Let me know what you you have found in your mirror.

Week 5

RULE 5
Most of the problems of the world stem from linguistic mistakes and simple misunderstandings. Don’t ever take words at face value. When you step into the zone of Love, language, as we know it, becomes obsolete. That which cannot be put into words can only be grasped through silence.

This week we will contemplate on the or I should rather say in the Silence. We will take words such as LOVE, GOD, DIVINE, SECURITY, BELONGING, – any word that can have multiple meanings depending on context or you just simply wish to find your meaning to – and contemplate on it in the Silence.

So, what have I found int he Silence?
Tears, mostly.
It is rather interesting. I was hoping to contemplate on meanings beyond meaning but instead I found the ‘feeling’. It was amazing to realize, that for me, the words’ meaning is on a feeling level. 
So, there is not much I can share about my experiences because it is rather difficult to put these feelings into words.

What have YOU found?

Weekly Contemplations W5

RULE 5
Most of the problems of the world stem from linguistic mistakes and simple misunderstandings. Don’t ever take words at face value. When you step into the zone of Love, language, as we know it, becomes obsolete. That which cannot be put into words can only be grasped through silence.

This week we will contemplate on the or I should rather say in the Silence. We will take words such as LOVE, GOD, DIVINE, SECURITY, BELONGING, – any word that can have multiple meanings depending on context or you just simply wish to find your meaning to  -and contemplate on it in the Silence.

I would love to know what you have come to realize!

Week 4

Rule 4
Intellect and Love are made of different materials. Intellect ties people in knots and risks nothing, but Love dissolves all tangles and risks everything. Intellect is always cautious and advises, ‘Beware too much ecstasy,’ whereas Love says, ‘Oh, never mind! Take the plunge!’ Intelligence does not easily break down, whereas Love can effortlessly reduce itself to rubble. But treasures are hidden among ruins. A broken heart hides treasures.

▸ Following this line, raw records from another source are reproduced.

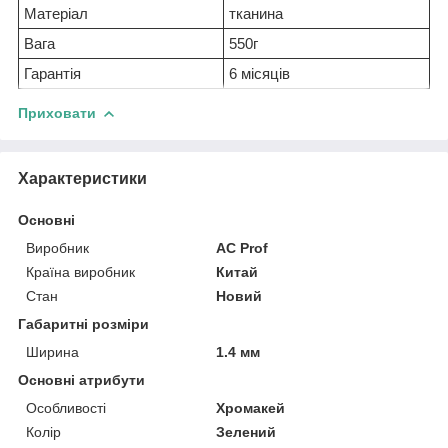
Матеріал
тканина
Вага
550г
Гарантія
6 місяців
Приховати
Характеристики
Основні
Виробник
AC Prof
Країна виробник
Китай
Стан
Новий
Габаритні розміри
Ширина
1.4 мм
Основні атрибути
Особливості
Хромакей
Колір
Зелений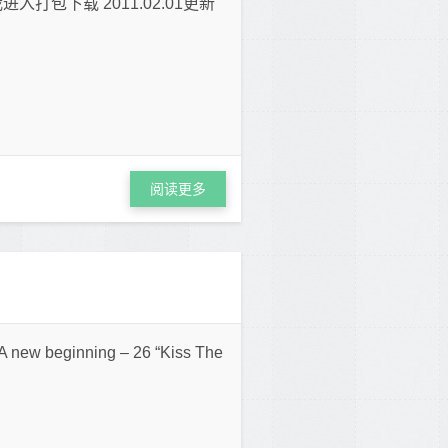
点我进入打包下载 2011.02.01更新
阅读更多
eginning – 26 “Kiss The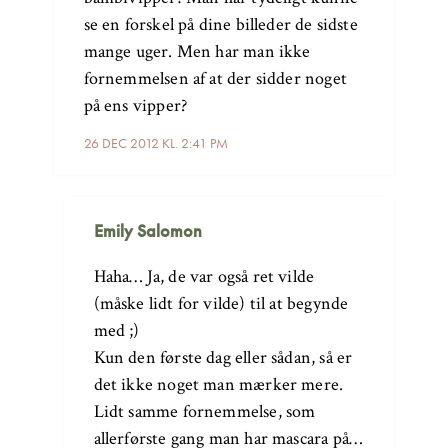
se en forskel på dine billeder de sidste
mange uger. Men har man ikke
fornemmelsen af at der sidder noget
på ens vipper?
26 DEC 2012 KL. 2:41 PM
Emily Salomon
Haha… Ja, de var også ret vilde
(måske lidt for vilde) til at begynde
med ;)
Kun den første dag eller sådan, så er
det ikke noget man mærker mere.
Lidt samme fornemmelse, som
allerførste gang man har mascara på…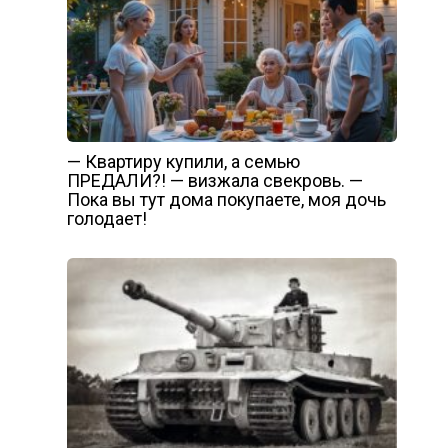
— Квартиру купили, а семью
ПРЕДАЛИ?! — визжала свекровь. —
Пока вы тут дома покупаете, моя дочь
голодает!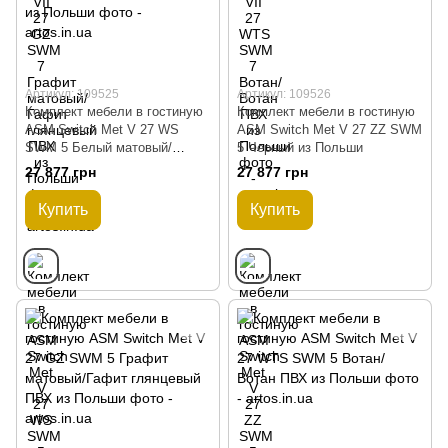
Артикул: 109525
Артикул: 109526
Комплект мебели в гостиную
Комплект мебели в гостиную
ASM Switch Met V 27 WS
ASM Switch Met V 27 ZZ SWM
SWM 5 Белый матовый/
5 Черный из Польши
Черный глянцевый из Польши
27 877 грн
27 877 грн
Купить
Купить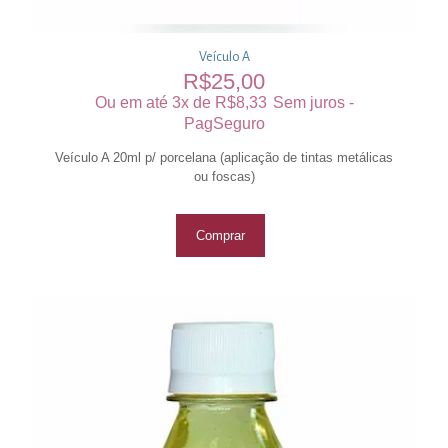
Veículo A
R$
25,00
Ou em até 3x de
R$
8,33
Sem juros -
PagSeguro
Veículo A 20ml p/ porcelana (aplicação de tintas metálicas
ou foscas)
Comprar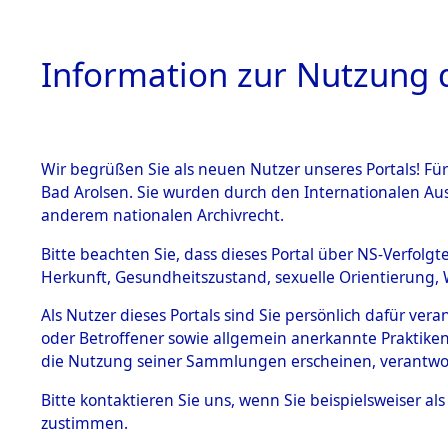
Information zur Nutzung d
Wir begrüßen Sie als neuen Nutzer unseres Portals! Fü
HOME
BESTANDSB
Bad Arolsen. Sie wurden durch den Internationalen Au
anderem nationalen Archivrecht.
BESTÄNDE
Auswertun
Bitte beachten Sie, dass dieses Portal über NS-Verfolgt
Herkunft, Gesundheitszustand, sexuelle Orientierung, 
Todesopfe
1.
Inhaftierungsdoku
Als Nutzer dieses Portals sind Sie persönlich dafür ver
mente
oder Betroffener sowie allgemein anerkannte Praktiken
Konzentrat
5. Verschiedenes
die Nutzung seiner Sammlungen erscheinen, verantwo
5.3
→
0404 (8
Bitte
kontaktieren
Sie uns, wenn Sie beispielsweiser a
Todesmärsche
zustimmen.
5.3.1 Alliierte
Erhebungen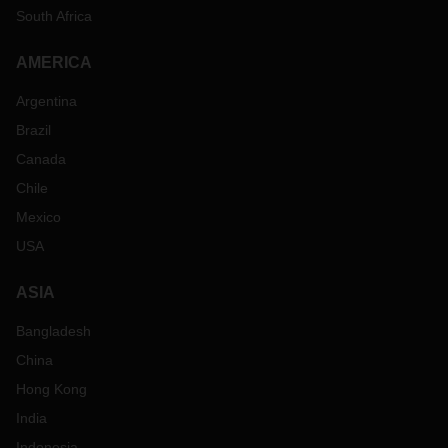
South Africa
AMERICA
Argentina
Brazil
Canada
Chile
Mexico
USA
ASIA
Bangladesh
China
Hong Kong
India
Indonesia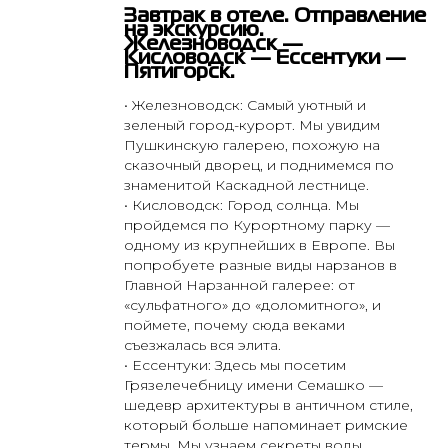
Завтрак в отеле. Отправление
на экскурсию.
Железноводск —
Кисловодск — Ессентуки —
Пятигорск.
• Железноводск: Самый уютный и
зеленый город-курорт. Мы увидим
Пушкинскую галерею, похожую на
сказочный дворец, и поднимемся по
знаменитой Каскадной лестнице.
• Кисловодск: Город солнца. Мы
пройдемся по Курортному парку —
одному из крупнейших в Европе. Вы
попробуете разные виды нарзанов в
Главной Нарзанной галерее: от
«сульфатного» до «доломитного», и
поймете, почему сюда веками
съезжалась вся элита.
О компании
Для агентов
Туры
• Ессентуки: Здесь мы посетим
О нас
Горящие
Грязелечебницу имени Семашко —
туры
Отзывы
шедевр архитектуры в античном стиле,
Контакты
Оплата и доставка
Прием в г. Бор
Школьные туры
который больше напоминает римские
Отправление
термы. Мы узнаем секреты воды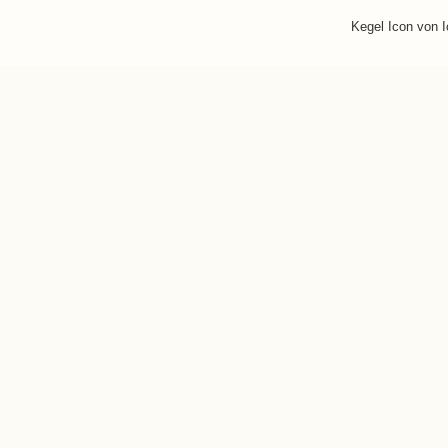
Kegel Icon von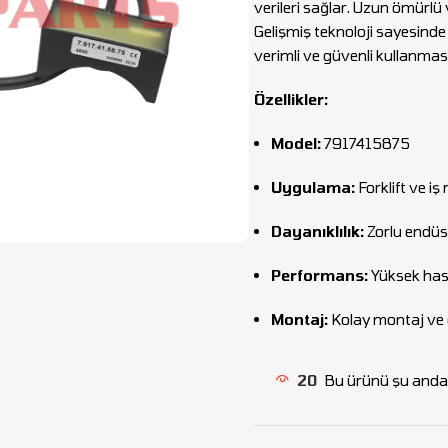
verileri sağlar. Uzun ömürlü 
Gelişmiş teknoloji sayesind
verimli ve güvenli kullanmas
Özellikler:
Model:
7917415875
Uygulama:
Forklift ve iş
Dayanıklılık:
Zorlu endüs
Performans:
Yüksek hassa
Montaj:
Kolay montaj ve
20
Bu ürünü şu anda 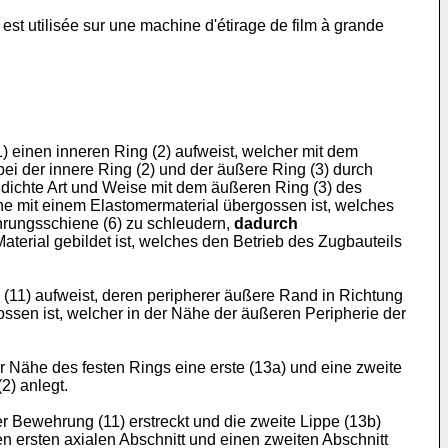
 est utilisée sur une machine d'étirage de film à grande
1) einen inneren Ring (2) aufweist, welcher mit dem
bei der innere Ring (2) und der äußere Ring (3) durch
e dichte Art und Weise mit dem äußeren Ring (3) des
he mit einem Elastomermaterial übergossen ist, welches
hrungsschiene (6) zu schleudern,
dadurch
terial gebildet ist, welches den Betrieb des Zugbauteils
(11) aufweist, deren peripherer äußere Rand in Richtung
sen ist, welcher in der Nähe der äußeren Peripherie der
r Nähe des festen Rings eine erste (13a) und eine zweite
2) anlegt.
r Bewehrung (11) erstreckt und die zweite Lippe (13b)
en ersten axialen Abschnitt und einen zweiten Abschnitt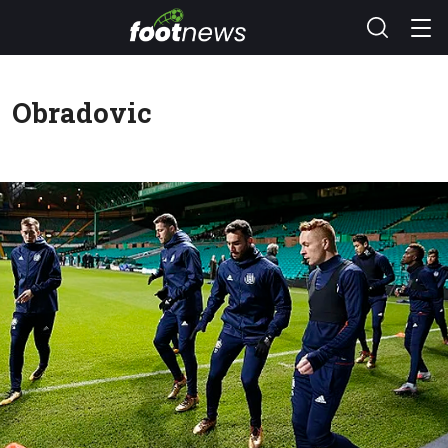
Obradovic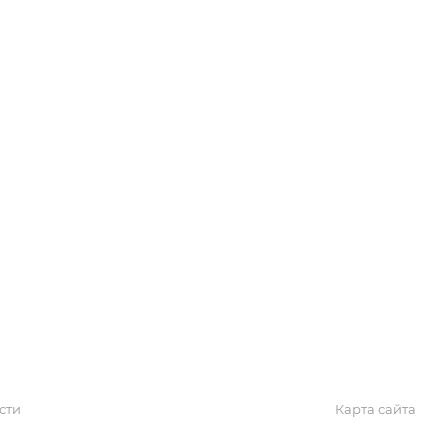
Обзоры
Блог
Поиск онлайн
Новости
Галерея
КАРТА САЙТА
сти
Карта сайта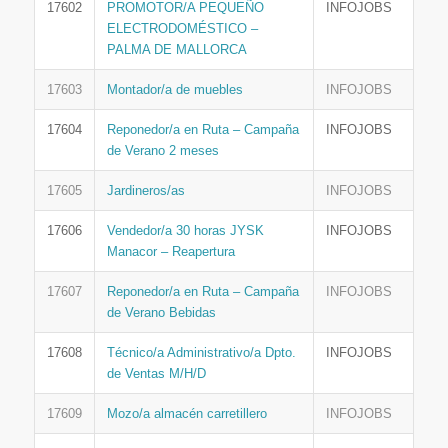
17602
PROMOTOR/A PEQUEÑO
INFOJOBS
ELECTRODOMÉSTICO –
PALMA DE MALLORCA
17603
Montador/a de muebles
INFOJOBS
17604
Reponedor/a en Ruta – Campaña
INFOJOBS
de Verano 2 meses
17605
Jardineros/as
INFOJOBS
17606
Vendedor/a 30 horas JYSK
INFOJOBS
Manacor – Reapertura
17607
Reponedor/a en Ruta – Campaña
INFOJOBS
de Verano Bebidas
17608
Técnico/a Administrativo/a Dpto.
INFOJOBS
de Ventas M/H/D
17609
Mozo/a almacén carretillero
INFOJOBS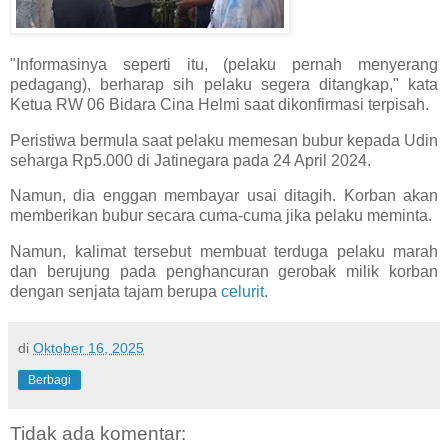
"Informasinya seperti itu, (pelaku pernah menyerang
pedagang), berharap sih pelaku segera ditangkap," kata
Ketua RW 06 Bidara Cina Helmi saat dikonfirmasi terpisah.
Peristiwa bermula saat pelaku memesan bubur kepada Udin
seharga Rp5.000 di Jatinegara pada 24 April 2024.
Namun, dia enggan membayar usai ditagih. Korban akan
memberikan bubur secara cuma-cuma jika pelaku meminta.
Namun, kalimat tersebut membuat terduga pelaku marah
dan berujung pada penghancuran gerobak milik korban
dengan senjata tajam berupa
celurit
.
di
Oktober 16, 2025
Berbagi
Tidak ada komentar: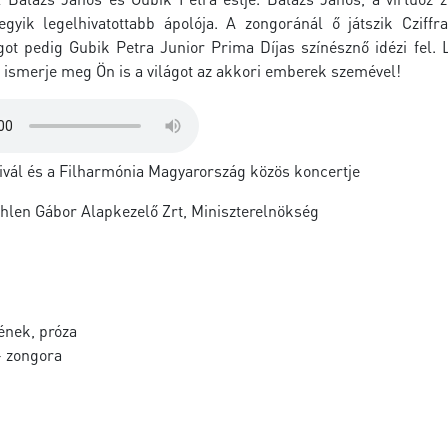
gyik legelhivatottabb ápolója. A zongoránál ő játszik Cziffr
ágot pedig Gubik Petra Junior Prima Díjas színésznő idézi fel.
 ismerje meg Ön is a világot az akkori emberek szemével!
tivál és a Filharmónia Magyarország közös koncertje
hlen Gábor Alapkezelő Zrt, Miniszterelnökség
ének, próza
 zongora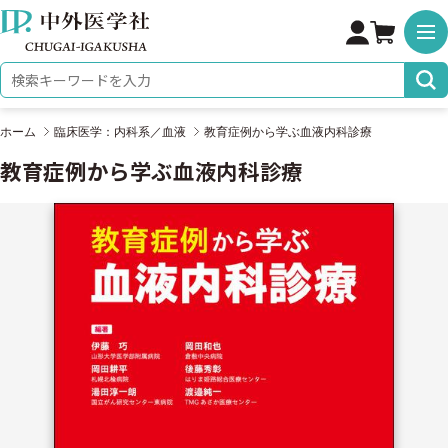
株式会社 中外医学社
検索キーワード
ホーム
臨床医学：内科系／血液
教育症例から学ぶ血液内科診療
教育症例から学ぶ血液内科診療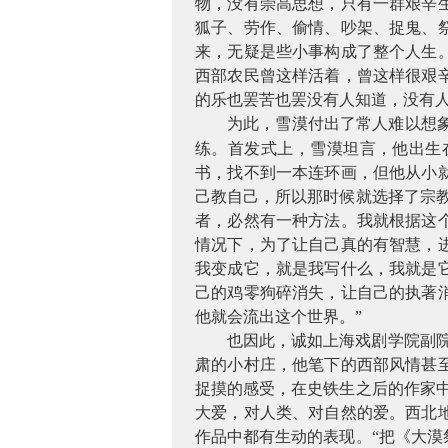
物，没有崇高思想，只有一群艰辛
狐子、劳作、偷情、吵架、捉鬼、
来，无疑是些小事构成了整个人生
西部农民曾这样活着，曾这样很艰
的乐也罢苦也罢没有人知道，没有人
为此，雪漠付出了常人难以想
练。首发式上，雪漠坦言，他出生
书，找不到一本连环画，但他从小
己教自己，所以那时候就选择了宗
者，必然有一种方法。我就根据这
情况下，为了让自己真的有智慧，
我变成它，就是我写什么，我就是
己的鸡零狗碎消失，让自己的执著
他就会流出这个世界。”
也因此，诚如上海戏剧学院副
肃的小村庄，他笔下的西部风情甚
捉摸的感受，在史铁生之后的作家
大爱，对人类、对自然的爱。西北
作品中都有生动的表现。“把《大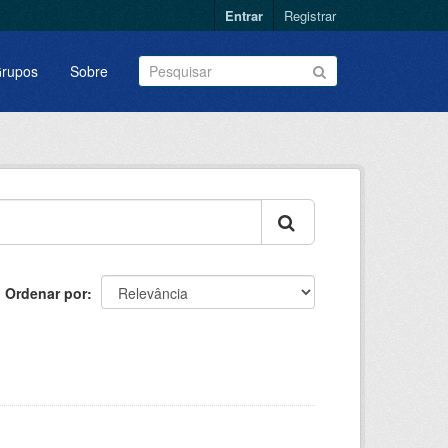
Entrar
Registrar
rupos
Sobre
Ordenar por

So this week, I was contemplating on the different messages my Intellect and Love says. I also wondered what treasures my ‘broken heart’ hid. This is what I have found. Pls read and listen to the original post HERE (CLICK).

This past week, I experienced a split in personality so to speak. I became very aware the fragility of my intellect and that of others. It is painful to see how much we build out personality and basically our whole life on the power of our intellect.

Looking back, I know that as a child I was funny, bubbly, laud and cheeky. As a young adult, I was morose, critical and dramatic. As an aging person, I find myself in fear. When I was a child, I was in touch with Love, the essence of my being and Love said “it is all just too funny! Let’s have a ball!” In my twenties and early thirties, I was not in touch with Love any more. My intellect told me that the world was a nasty place inhabited with greedy people so I’d better guard myself. Now, I am confused. I can hear them both.

The reason I lost touch with Love was a broken heart. My heart got broken when I realized that I did not matter at all. When I understood that my presence is actually not a blessing but a burden on a mentally and psychologically challenged family. My intellect saved me and I am grateful for that.

However, I learnt over the years, that my intellect is though quick and clever it is also the home of all of my fears and insecurities. I also understand now that my intellect is incapable of fixing its fears because it is forever lost in the duality of the world. Intellect can only see through the lens of my broken heart and through the residue of my experiences as a child.

I have worked a lot on regaining my sense of hearing for what Love has to say and I still often find myself deaf. In my experience, Love though it is a gentle breeze, it is also always present. It is only audible if I focus into it.

The treasures of my broken heart is my seeking of the Truth. I was so incredibly lost and was so full of insecurities as a young adult that I basically had no other choice but to search for peace and meaning. I found it in the Silence where I can hear Love’s whisper again.